- [Task]:
Each line below is to be repeated exactly; any picture is to be left out.

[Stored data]

-.-.-

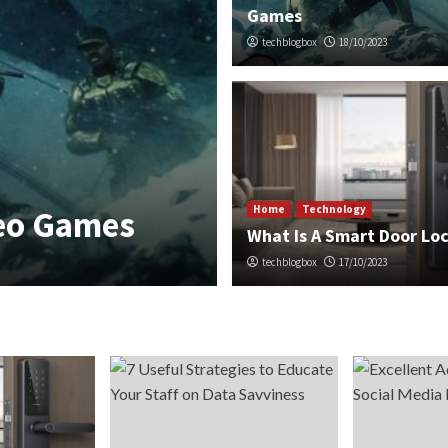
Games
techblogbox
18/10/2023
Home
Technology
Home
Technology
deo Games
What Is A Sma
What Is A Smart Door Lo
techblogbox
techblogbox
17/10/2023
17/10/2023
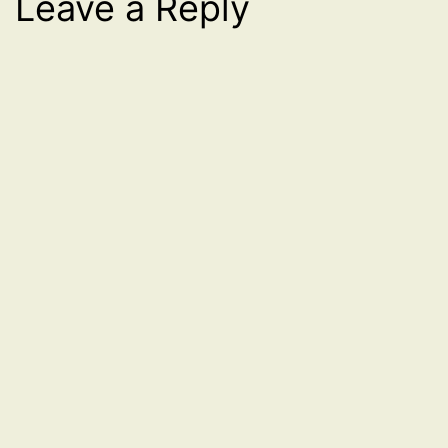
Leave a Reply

-.-.-

- [Final answer]:
Games
techblogbox
18/10/2023
Home
Technology
Home
Technology
deo Games
What Is A Sma
What Is A Smart Door Lo
techblogbox
techblogbox
17/10/2023
17/10/2023
Leave a Reply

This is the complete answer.